Good thing there was a breeze the other day


----------



## gpodio (Feb 4, 2004)

WOW, great job!

Giancarlo


----------



## Sir_BlackhOle (Jan 25, 2004)

Those look nice! Why so many?


----------



## Justin Fournier (Jan 27, 2004)

Going into the reactor business Gomer?


----------



## Gomer (Feb 2, 2004)

thanks *L*

why so many is easy. ..it is more economical.

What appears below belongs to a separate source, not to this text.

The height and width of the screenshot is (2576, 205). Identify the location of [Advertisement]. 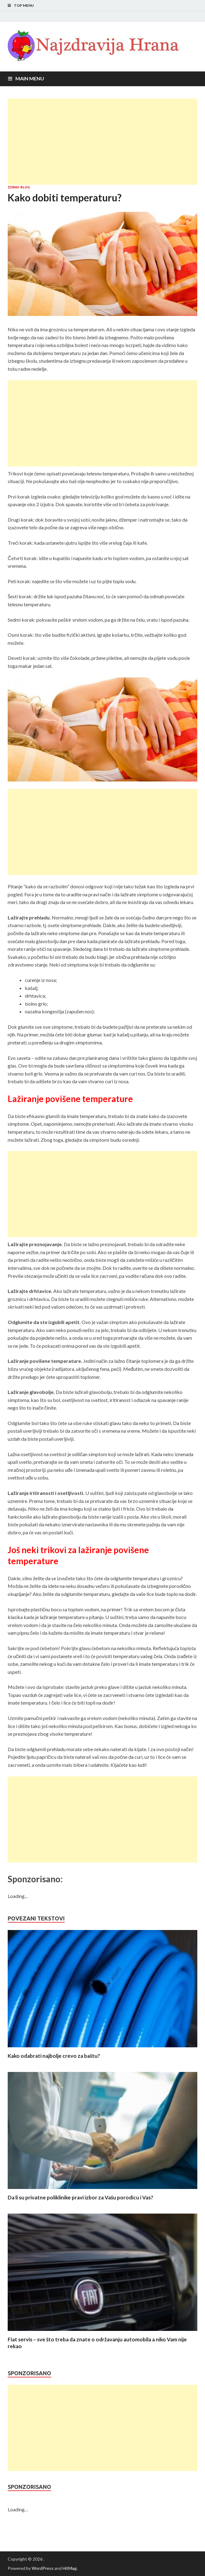 (102, 142).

Buying a small section for clear PVC is expensive...and certain items which are necessary like PVC cleaner/primer/cement seem wasted when you have soo much extra from building just one. Also, I was able to get barbs cheaper by the 10pack :-D


I only need two but will sell off the rest.


----------



## depthc (Mar 7, 2004)

Nice, are those for DIY C02 or pressurized?

.dc


----------



## Gomer (Feb 2, 2004)

either should work..as long as you have a check valve inline


----------



## ryuken168 (Feb 5, 2004)

*Reactors*

Wow :shock: very nice.
Gomer's gas pipes


----------



## hubbahubbahehe (Mar 29, 2004)

Gomer, did you sell all of them? how much did you sthey sell for?


----------



## Gomer (Feb 2, 2004)

of the 8 for sale, 4 are sold, 2 are up on aquabid with a bid and 2 more remaining to be later put up for sale or sold privately. I am selling them for $36.50 shipped.


----------



## MikeRichards (Jun 23, 2004)

Do you have any left...I want one!


----------